Laboratory evaluation is usually unnecessary, although many experts recommend a full sepsis workup in infants younger than 12 weeks who present with fever and associated acute otitis media (AOM).

Otitis media (OM) is associated with multiple systemic diseases and congenital syndromes. AOM may be the first presenting illness in some of these diseases; therefore, order appropriate laboratory studies to confirm or exclude possible systemic or congenital diseases.


Imaging Studies

Imaging studies are not indicated in patients with OM unless intratemporal or intracranial complications are suspected.

When an OM complication is suspected, the imaging study of choice is contrast-enhanced computed tomography (CT) of the temporal bones. CT findings help diagnose many complications (eg, mastoiditis, epidural abscess, sigmoid sinus thrombophlebitis, meningitis, brain abscess, and subdural abscess). Fine-cut CT sections through the temporal bone can reveal ossicular disease and cholesteatoma.

Magnetic resonance imaging (MRI) is more helpful in depicting fluid collections, especially small middle ear collections. MRI is usually performed after CT if further information is needed for definitive diagnosis.



In clinical trials, the criterion standard in the diagnosis of AOM is tympanocentesis to determine the presence of middle ear fluid, followed by culture of the fluid to identify causative pathogens. Because of the expense, effort, and lack of availability, no consensus guidelines call for routine use of tympanocentesis to manage AOM and OM with effusion (OME).

Tympanocentesis can improve diagnostic accuracy, guide treatment, and help eliminate unnecessary medical or surgical interventions in selected patients with refractory or recurrent middle ear disease.

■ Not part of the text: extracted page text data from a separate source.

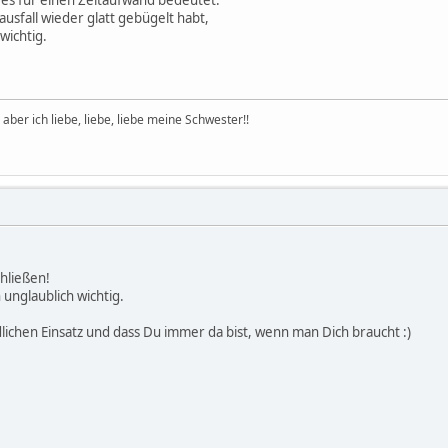
usfall wieder glatt gebügelt habt,
wichtig.
aber ich liebe, liebe, liebe meine Schwester!!
hließen!
 unglaublich wichtig.
chen Einsatz und dass Du immer da bist, wenn man Dich braucht :)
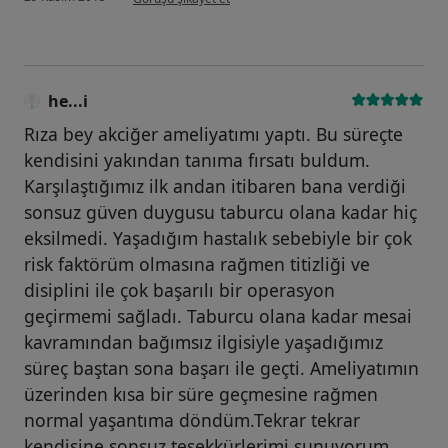
he...i
Rıza bey akciğer ameliyatımı yaptı. Bu süreçte
kendisini yakından tanıma fırsatı buldum.
Karşılaştığımız ilk andan itibaren bana verdiği
sonsuz güven duygusu taburcu olana kadar hiç
eksilmedi. Yaşadığım hastalık sebebiyle bir çok
risk faktörüm olmasına rağmen titizliği ve
disiplini ile çok başarılı bir operasyon
geçirmemi sağladı. Taburcu olana kadar mesai
kavramından bağımsız ilgisiyle yaşadığımız
süreç baştan sona başarı ile geçti. Ameliyatımın
üzerinden kısa bir süre geçmesine rağmen
normal yaşantıma döndüm.Tekrar tekrar
kendisine sonsuz teşekkürlerimi sunuyorum.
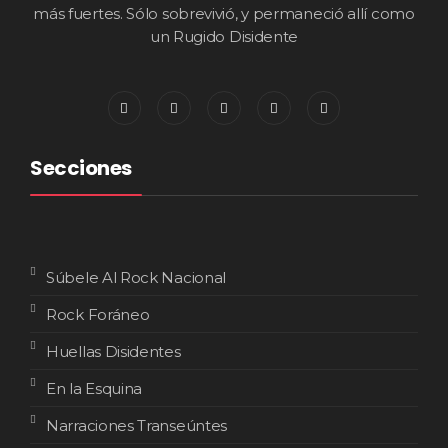
más fuertes. Sólo sobrevivió, y permaneció allí como
un Rugido Disidente
Secciones
Súbele Al Rock Nacional
Rock Foráneo
Huellas Disidentes
En la Esquina
Narraciones Transeúntes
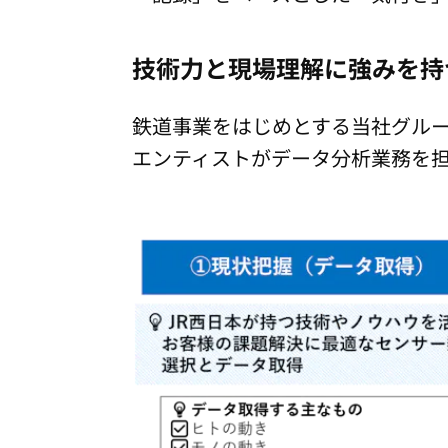
技術力と現場理解に強みを持
鉄道事業をはじめとする当社グルー
エンティストがデータ分析業務を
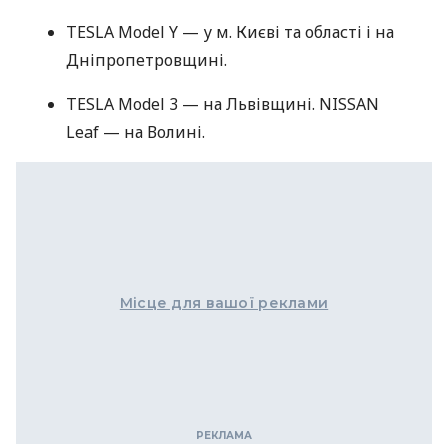
TESLA Model Y — у м. Києві та області і на
Дніпропетровщині.
TESLA Model 3 — на Львівщині. NISSAN
Leaf — на Волині.
Місце для вашої реклами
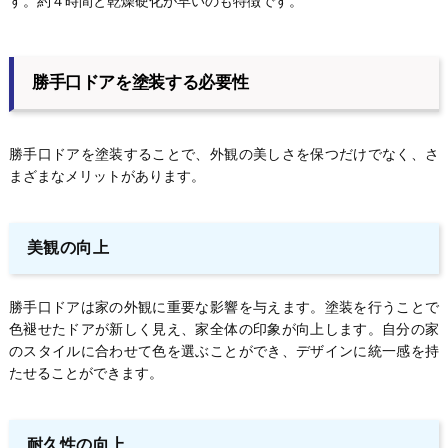
す。約４時間と乾燥硬化が早いのも特徴です。
勝手口ドアを塗装する必要性
勝手口ドアを塗装することで、外観の美しさを保つだけでなく、さ
まざまなメリットがあります。
美観の向上
勝手口ドアは家の外観に重要な影響を与えます。塗装を行うことで
色褪せたドアが新しく見え、家全体の印象が向上します。自分の家
のスタイルに合わせて色を選ぶことができ、デザインに統一感を持
たせることができます。
耐久性の向上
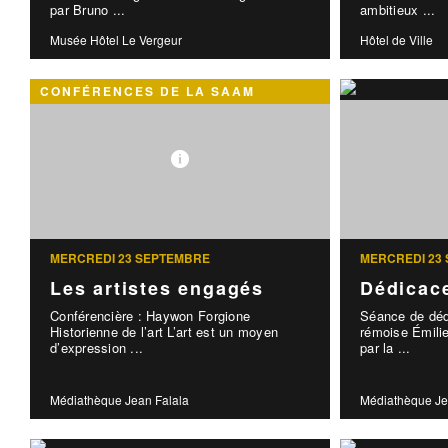
par Bruno ...
ambitieux ...
Musée Hôtel Le Vergeur
Hôtel de Ville
CONFÉRENCES DE LA SAAM
MERCREDI 23 SEPTEMBRE
MERCREDI 23
Les artistes engagés
Dédicace
Conférencière : Haywon Forgione
Séance de dédi
Historienne de l’art L’art est un moyen
rémoise Émilie
d’expression ...
par la ...
Médiathèque Jean Falala
Médiathèque Je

Neonates, infants, and children with AOM who appear severely ill or toxic should undergo early tympanocentesis with culturing. Children with AIDS or those who are immunocompromised secondary to steroid therapy, chemotherapy, or immunosuppressive therapy after organ transplantation should undergo early tympanocentesis to exclude unusual organisms or nosocomial infection.

A report from the Centers for Disease Control and Prevention (CDC) working group on drug-resistant S pneumoniae (DRSP) included an option for tympanocentesis versus empiric second-line antibiotic therapy in patients in whom initial antibiotic therapy has failed. [22]


Other Tests

Tympanometry may help with diagnosis in patients who OME. Some practitioners also use acoustic reflectometry to evaluate for middle ear effusion (MEE) in patients with OM.